Richiamo alimentare: lotti di pesto di pistacchio ritirati per aflatossine oltre i limiti di legge
Il Ministero della Salute ha disposto il richiamo di tre lotti di pesto di pistacchio prodotti in Italia e venduti da Eurospin, a causa della presenza di aflatossine oltre i limiti consentiti. Le confezioni interessate, in vasetti di vetro da 190 grammi, hanno scadenza 30 giugno 2026. Si invita a non consumare il prodotto e a restituirlo al punto vendita.
Dettagli sul richiamo dei lotti di pesto di pistacchio
Il ritiro riguarda i lotti D2501784, D2501816 e D2501824, marchiati “Delizie dal Sole” e prodotti dall’azienda Marullo SpA. Il Ministero della Salute ha segnalato la presenza di aflatossine oltre i limiti di legge, motivo per cui è stato disposto il richiamo.
Il prodotto è commercializzato da Eurospin Italia SpA, che ne è responsabile come operatore del settore alimentare. L’avviso ufficiale invita i consumatori a non utilizzare il prodotto e a riportarlo nei punti vendita per ottenere il rimborso.
Aflatossine: caratteristiche e rischi per la salute
Le aflatossine sono micotossine prodotte da muffe del genere Aspergillus, in particolare Aspergillus flavus e Aspergillus parasiticus, che si sviluppano in ambienti caldi e umidi. Queste tossine possono contaminare materie prime come arachidi, frutta secca a guscio, granoturco, riso, fichi secchi, spezie, oli vegetali non raffinati e semi di cacao, sia durante la coltivazione sia durante la conservazione.
Dal punto di vista tossicologico, le aflatossine sono genotossiche e cancerogene. Per questo motivo, l’esposizione alimentare deve essere mantenuta al minimo. Le autorità sanitarie controllano attentamente gli alimenti per garantire il rispetto dei limiti di legge e tutelare la salute pubblica.

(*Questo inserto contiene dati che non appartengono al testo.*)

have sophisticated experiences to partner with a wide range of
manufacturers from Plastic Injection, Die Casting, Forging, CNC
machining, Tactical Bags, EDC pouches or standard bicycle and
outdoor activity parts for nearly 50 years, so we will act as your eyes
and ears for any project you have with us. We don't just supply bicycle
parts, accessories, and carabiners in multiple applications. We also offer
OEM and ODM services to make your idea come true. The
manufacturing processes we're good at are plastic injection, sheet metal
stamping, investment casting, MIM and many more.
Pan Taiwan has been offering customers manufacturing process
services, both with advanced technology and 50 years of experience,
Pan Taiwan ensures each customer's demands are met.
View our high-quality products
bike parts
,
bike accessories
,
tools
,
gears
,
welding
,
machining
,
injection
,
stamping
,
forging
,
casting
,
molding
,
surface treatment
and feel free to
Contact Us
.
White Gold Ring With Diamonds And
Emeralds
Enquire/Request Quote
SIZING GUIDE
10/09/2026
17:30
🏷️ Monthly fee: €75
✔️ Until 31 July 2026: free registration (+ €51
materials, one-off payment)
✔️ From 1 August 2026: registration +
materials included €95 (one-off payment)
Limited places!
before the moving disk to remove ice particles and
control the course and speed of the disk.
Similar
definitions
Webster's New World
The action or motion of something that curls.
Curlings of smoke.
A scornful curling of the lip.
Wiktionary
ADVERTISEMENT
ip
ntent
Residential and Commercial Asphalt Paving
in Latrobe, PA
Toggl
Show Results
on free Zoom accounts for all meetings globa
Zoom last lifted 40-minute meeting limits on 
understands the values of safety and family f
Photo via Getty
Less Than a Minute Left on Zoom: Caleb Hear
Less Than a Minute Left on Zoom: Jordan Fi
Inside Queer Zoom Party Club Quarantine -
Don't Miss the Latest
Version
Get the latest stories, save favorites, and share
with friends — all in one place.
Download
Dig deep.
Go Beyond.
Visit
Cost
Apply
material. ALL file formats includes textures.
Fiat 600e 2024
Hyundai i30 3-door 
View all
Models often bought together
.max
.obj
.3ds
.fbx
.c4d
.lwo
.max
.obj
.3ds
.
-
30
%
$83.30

Il ruolo del Ministero Della Salute nella sicurezza alimentare
Il Ministero della Salute monitora costantemente la sicurezza degli alimenti sul mercato. In caso di rischio, come nel caso delle aflatossine, emette comunicazioni ufficiali e ordina il ritiro dei prodotti interessati. Questo sistema di vigilanza si basa su analisi di laboratorio e segnalazioni da parte delle aziende.
Nel caso del pesto di pistacchio richiamato, è stato accertato il superamento dei limiti di aflatossine, con potenziali rischi per chi consuma il prodotto. Le indicazioni per i consumatori sono di non utilizzare il prodotto e di restituirlo al punto vendita per il rimborso.
L’intervento delle autorità contribuisce a evitare che alimenti contaminati raggiungano i consumatori, riducendo così il rischio di intossicazioni e la diffusione di sostanze nocive negli alimenti.